Please return each record exactly as it stands.

(Saved entries)
┄┄┄┄┄┄

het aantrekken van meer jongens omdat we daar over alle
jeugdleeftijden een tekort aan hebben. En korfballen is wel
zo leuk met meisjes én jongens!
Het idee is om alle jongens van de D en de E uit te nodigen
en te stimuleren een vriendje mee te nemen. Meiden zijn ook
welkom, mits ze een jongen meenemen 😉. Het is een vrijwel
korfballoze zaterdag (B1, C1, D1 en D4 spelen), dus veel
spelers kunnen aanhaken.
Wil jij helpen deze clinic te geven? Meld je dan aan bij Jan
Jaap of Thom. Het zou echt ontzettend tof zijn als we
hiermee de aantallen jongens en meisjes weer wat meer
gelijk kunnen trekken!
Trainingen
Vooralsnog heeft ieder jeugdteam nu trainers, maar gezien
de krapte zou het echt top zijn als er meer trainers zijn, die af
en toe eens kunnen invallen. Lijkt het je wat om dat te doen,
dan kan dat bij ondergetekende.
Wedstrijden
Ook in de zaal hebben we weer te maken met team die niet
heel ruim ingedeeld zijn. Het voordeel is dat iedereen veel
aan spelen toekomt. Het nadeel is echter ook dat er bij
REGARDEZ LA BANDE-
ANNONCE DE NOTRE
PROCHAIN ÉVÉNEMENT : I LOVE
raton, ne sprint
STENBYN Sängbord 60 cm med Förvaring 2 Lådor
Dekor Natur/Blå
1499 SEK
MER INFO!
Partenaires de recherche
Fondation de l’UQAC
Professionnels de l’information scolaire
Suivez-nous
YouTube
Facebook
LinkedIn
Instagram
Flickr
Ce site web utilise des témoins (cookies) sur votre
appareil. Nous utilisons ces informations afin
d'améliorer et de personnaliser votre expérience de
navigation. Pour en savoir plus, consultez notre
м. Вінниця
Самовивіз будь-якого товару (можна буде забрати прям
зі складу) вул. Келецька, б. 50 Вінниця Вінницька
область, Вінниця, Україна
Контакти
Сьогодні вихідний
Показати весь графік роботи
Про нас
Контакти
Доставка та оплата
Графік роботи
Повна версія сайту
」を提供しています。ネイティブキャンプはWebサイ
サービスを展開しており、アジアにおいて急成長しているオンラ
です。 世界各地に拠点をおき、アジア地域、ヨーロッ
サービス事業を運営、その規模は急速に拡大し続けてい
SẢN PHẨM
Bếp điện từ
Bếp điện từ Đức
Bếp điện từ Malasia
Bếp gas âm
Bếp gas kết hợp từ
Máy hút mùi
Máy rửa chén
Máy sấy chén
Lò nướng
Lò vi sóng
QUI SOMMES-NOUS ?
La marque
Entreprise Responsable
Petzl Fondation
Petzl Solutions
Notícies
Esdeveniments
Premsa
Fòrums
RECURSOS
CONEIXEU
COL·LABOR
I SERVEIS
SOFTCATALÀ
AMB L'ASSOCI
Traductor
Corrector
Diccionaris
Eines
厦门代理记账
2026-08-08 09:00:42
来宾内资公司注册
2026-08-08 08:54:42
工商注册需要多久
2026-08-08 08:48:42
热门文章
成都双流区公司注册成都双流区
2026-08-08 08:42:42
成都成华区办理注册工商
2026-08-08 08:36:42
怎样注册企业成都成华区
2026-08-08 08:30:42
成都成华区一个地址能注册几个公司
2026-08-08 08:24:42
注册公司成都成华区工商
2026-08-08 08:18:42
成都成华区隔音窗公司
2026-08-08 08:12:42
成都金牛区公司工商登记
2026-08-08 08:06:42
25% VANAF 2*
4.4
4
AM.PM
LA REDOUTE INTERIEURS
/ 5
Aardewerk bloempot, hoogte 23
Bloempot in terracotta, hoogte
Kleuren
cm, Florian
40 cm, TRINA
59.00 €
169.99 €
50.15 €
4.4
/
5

┄┄┄┄┄┄

*Answer:*
het aantrekken van meer jongens omdat we daar over alle
jeugdleeftijden een tekort aan hebben. En korfballen is wel
zo leuk met meisjes én jongens!
Het idee is om alle jongens van de D en de E uit te nodigen
en te stimuleren een vriendje mee te nemen. Meiden zijn ook
welkom, mits ze een jongen meenemen 😉. Het is een vrijwel
korfballoze zaterdag (B1, C1, D1 en D4 spelen), dus veel
spelers kunnen aanhaken.
Wil jij helpen deze clinic te geven? Meld je dan aan bij Jan
Jaap of Thom. Het zou echt ontzettend tof zijn als we
hiermee de aantallen jongens en meisjes weer wat meer
gelijk kunnen trekken!
Trainingen
Vooralsnog heeft ieder jeugdteam nu trainers, maar gezien
de krapte zou het echt top zijn als er meer trainers zijn, die af
en toe eens kunnen invallen. Lijkt het je wat om dat te doen,
dan kan dat bij ondergetekende.
Wedstrijden
Ook in de zaal hebben we weer te maken met team die niet
heel ruim ingedeeld zijn. Het voordeel is dat iedereen veel
aan spelen toekomt. Het nadeel is echter ook dat er bij
REGARDEZ LA BANDE-
ANNONCE DE NOTRE
PROCHAIN ÉVÉNEMENT : I LOVE
raton, ne sprint
STENBYN Sängbord 60 cm med Förvaring 2 Lådor
Dekor Natur/Blå
1499 SEK
MER INFO!
Partenaires de recherche
Fondation de l’UQAC
Professionnels de l’information scolaire
Suivez-nous
YouTube
Facebook
LinkedIn
Instagram
Flickr
Ce site web utilise des témoins (cookies) sur votre
appareil. Nous utilisons ces informations afin
d'améliorer et de personnaliser votre expérience de
navigation. Pour en savoir plus, consultez notre
м. Вінниця
Самовивіз будь-якого товару (можна буде забрати прям
зі складу) вул. Келецька, б. 50 Вінниця Вінницька
область, Вінниця, Україна
Контакти
Сьогодні вихідний
Показати весь графік роботи
Про нас
Контакти
Доставка та оплата
Графік роботи
Повна версія сайту
」を提供しています。ネイティブキャンプはWebサイ
サービスを展開しており、アジアにおいて急成長しているオンラ
です。 世界各地に拠点をおき、アジア地域、ヨーロッ
サービス事業を運営、その規模は急速に拡大し続けてい
SẢN PHẨM
Bếp điện từ
Bếp điện từ Đức
Bếp điện từ Malasia
Bếp gas âm
Bếp gas kết hợp từ
Máy hút mùi
Máy rửa chén
Máy sấy chén
Lò nướng
Lò vi sóng
QUI SOMMES-NOUS ?
La marque
Entreprise Responsable
Petzl Fondation
Petzl Solutions
Notícies
Esdeveniments
Premsa
Fòrums
RECURSOS
CONEIXEU
COL·LABOR
I SERVEIS
SOFTCATALÀ
AMB L'ASSOCI
Traductor
Corrector
Diccionaris
Eines
厦门代理记账
2026-08-08 09:00:42
来宾内资公司注册
2026-08-08 08:54:42
工商注册需要多久
2026-08-08 08:48:42
热门文章
成都双流区公司注册成都双流区
2026-08-08 08:42:42
成都成华区办理注册工商
2026-08-08 08:36:42
怎样注册企业成都成华区
2026-08-08 08:30:42
成都成华区一个地址能注册几个公司
2026-08-08 08:24:42
注册公司成都成华区工商
2026-08-08 08:18:42
成都成华区隔音窗公司
2026-08-08 08:12:42
成都金牛区公司工商登记
2026-08-08 08:06:42
25% VANAF 2*
4.4
4
AM.PM
LA REDOUTE INTERIEURS
/ 5
Aardewerk bloempot, hoogte 23
Bloempot in terracotta, hoogte
Kleuren
cm, Florian
40 cm, TRINA
59.00 €
169.99 €
50.15 €
4.4
/
5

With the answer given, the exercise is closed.